[llvm-dev] Binary utilities: switch command line parsing from llvm::cl to OptTable (byproduct: drop -long-option?)

Fāng-ruì Sòng via llvm-dev llvm-dev at lists.llvm.org
Fri Jul 2 16:07:12 PDT 2021


On Fri, Jul 2, 2021 at 3:26 PM Fāng-ruì Sòng <maskray at google.com> wrote:

> On Fri, Jul 2, 2021 at 3:21 PM Mehdi AMINI <joker.eph at gmail.com> wrote:
>
>>
>>
>> On Fri, Jul 2, 2021 at 2:09 PM Fāng-ruì Sòng <maskray at google.com> wrote:
>>
>>> On Fri, Jul 2, 2021 at 2:03 PM Mehdi AMINI <joker.eph at gmail.com> wrote:
>>>
>>>>
>>>>
>>>> On Fri, Jul 2, 2021 at 1:27 PM Fāng-ruì Sòng <maskray at google.com>
>>>> wrote:
>>>>
>>>>> On Fri, Jul 2, 2021 at 1:10 PM Mehdi AMINI <joker.eph at gmail.com>
>>>>> wrote:
>>>>>
>>>>>>
>>>>>>
>>>>>> On Fri, Jul 2, 2021 at 12:49 PM Alexandre Ganea <
>>>>>> alexandre.ganea at ubisoft.com> wrote:
>>>>>>
>>>>>>> The API benefits sound nice, though presumably some could be
>>>>>>> retrofitted to cl::opt if that was the only goal. Side benefits in addition
>>>>>>> to removing global ctors are nice to have.
>>>>>>>
>>>>>>>
>>>>>>> The drawback is some initial boilerplate (e.g. llvm-tblgen
>>>>>>> -gen-opt-parser-defs in CMakeLists.txt, class NmOptTable in code).
>>>>>>>
>>>>>>> The handling of comma separated options -arch=x86_64,arm64 doesn't
>>>>>>> have direct OptTable support. llvm::SplitString is needed (just search for
>>>>>>> SplitString in https://reviews.llvm.org/D105330)
>>>>>>>
>>>>>>> But this doesn't tend to increase complexity because the
>>>>>>> cl::list<std::string> will need per-value verification anyway.
>>>>>>>
>>>>>>>
>>>>>>>
>>>>>>> One potential one (though I don't recall it being discussed
>>>>>>> recently) would be that maybe this addresses the issue of global ctors in
>>>>>>> cl::opt? Does OptTable avoid/not use global constructors? That would be
>>>>>>> nice - it's an ongoing issue that LLVM library users pay for command line
>>>>>>> argument support they have no need for in the form of global ctor execution
>>>>>>> time.
>>>>>>>
>>>>>>>
>>>>>>>
>>>>>>> OptTable is used as a local variable. So yes, it avoids global
>>>>>>> constructors,
>>>>>>>
>>>>>>>
>>>>>>>
>>>>>>> Nice :)
>>>>>>>
>>>>>>>
>>>>>>>
>>>>>>> Note that MLIR is using cl::opt without global ctor (we build with
>>>>>>> `-Werror=global-constructors`).
>>>>>>>
>>>>>>>
>>>>>>>
>>>>>>> The pattern we use to write a tool with cl::opt and avoid global
>>>>>>> ctor (and can be used to avoid collision) looks like:
>>>>>>> https://github.com/llvm/llvm-project/blob/main/mlir/lib/IR/MLIRContext.cpp#L57-L83
>>>>>>>
>>>>>>>
>>>>>>>
>>>>>>> The tool that wants to expose the MLIRContext options to the command
>>>>>>> line calls registerMLIRContextCLOptions() before parsing the command line.
>>>>>>>
>>>>>>> Wouldn't this translate directly to LLVM tools as well with some
>>>>>>> minor refactoring?
>>>>>>>
>>>>>>>
>>>>>>>
>>>>>>> The same applies to all of the infrastructure in MLIR, passes are
>>>>>>> registered explicitly, etc. This decouples the "is this code linked in"

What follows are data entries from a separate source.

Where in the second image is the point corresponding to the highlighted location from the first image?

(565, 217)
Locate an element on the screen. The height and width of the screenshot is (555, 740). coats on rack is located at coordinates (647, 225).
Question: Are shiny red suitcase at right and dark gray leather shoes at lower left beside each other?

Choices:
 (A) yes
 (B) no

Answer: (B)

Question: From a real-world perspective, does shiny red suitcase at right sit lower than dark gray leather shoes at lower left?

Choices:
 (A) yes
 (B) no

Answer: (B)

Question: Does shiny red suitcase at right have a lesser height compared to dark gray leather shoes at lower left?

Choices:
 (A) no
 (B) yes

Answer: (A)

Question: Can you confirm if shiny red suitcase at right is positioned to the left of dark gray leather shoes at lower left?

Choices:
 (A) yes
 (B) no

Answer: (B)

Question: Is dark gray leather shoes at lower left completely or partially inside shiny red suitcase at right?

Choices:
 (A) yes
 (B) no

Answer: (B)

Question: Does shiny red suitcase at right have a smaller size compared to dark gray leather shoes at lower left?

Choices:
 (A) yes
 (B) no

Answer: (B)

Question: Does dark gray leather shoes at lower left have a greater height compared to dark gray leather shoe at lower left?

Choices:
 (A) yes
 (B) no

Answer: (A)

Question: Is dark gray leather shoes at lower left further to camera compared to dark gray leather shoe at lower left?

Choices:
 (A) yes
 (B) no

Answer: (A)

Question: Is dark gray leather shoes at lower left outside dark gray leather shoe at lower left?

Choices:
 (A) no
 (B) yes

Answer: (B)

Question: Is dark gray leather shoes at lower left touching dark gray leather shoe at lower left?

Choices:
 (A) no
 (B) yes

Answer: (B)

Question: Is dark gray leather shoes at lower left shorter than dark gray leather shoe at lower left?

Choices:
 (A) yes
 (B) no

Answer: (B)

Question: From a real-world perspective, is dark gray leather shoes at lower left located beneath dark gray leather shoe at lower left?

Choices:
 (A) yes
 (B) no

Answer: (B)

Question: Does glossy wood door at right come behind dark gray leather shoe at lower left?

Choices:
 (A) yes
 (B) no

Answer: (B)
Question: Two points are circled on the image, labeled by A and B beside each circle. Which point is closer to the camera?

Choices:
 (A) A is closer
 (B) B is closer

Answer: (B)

>>>>>>> from "options are loaded" annoying part of the global constructors.
>>>>>>>
>>>>>>>
>>>>>>>
>>>>>>> --
>>>>>>>
>>>>>>> Mehdi
>>>>>>>
>>>>>>>
>>>>>>>
>>>>>>> *[Alexandre Ganea] *I think one other issue with cl::opt is that it
>>>>>>> aggregates the “command-line argument definition” and the “runtime
>>>>>>> parameter” *de facto* in a single object (unless cl::location is
>>>>>>> manually specified to every cl::opt). What MLIR does solves the issue
>>>>>>> mentioned by David, the fact that every tool pulls/initializes every
>>>>>>> cl::opt out there. However OptTable solves both problems, and makes the
>>>>>>> entry point thread-safe.
>>>>>>>
>>>>>>>
>>>>>>>
>>>>>>
>>>>>> I agree that removing the global state would be great!

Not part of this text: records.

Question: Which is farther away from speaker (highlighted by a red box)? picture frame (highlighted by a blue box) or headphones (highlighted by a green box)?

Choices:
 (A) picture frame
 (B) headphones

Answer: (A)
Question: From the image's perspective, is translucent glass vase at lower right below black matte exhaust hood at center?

>>>>>> Right now what I see proposed with OptTable (like
>>>>>> https://reviews.llvm.org/D104889) seems to just address the
>>>>>> tools-specific options, and the value isn't clear to me for these cases,
>>>>>> since these options aren't exposed through library entry points.
>>>>>> I don't quite get right now how OptTable would compose at the LLVM
>>>>>> scale? Are there examples of libraries exposing pluggable hooks for a tool
>>>>>> to aggregate multiple libraries' options and expose them on the command
>>>>>> line?
>>>>>>
>>>>>>
>>>>> The first message listed:
>>>>>
>>>>> * -t=d is removed (equal sign after a short option). Use -t d instead.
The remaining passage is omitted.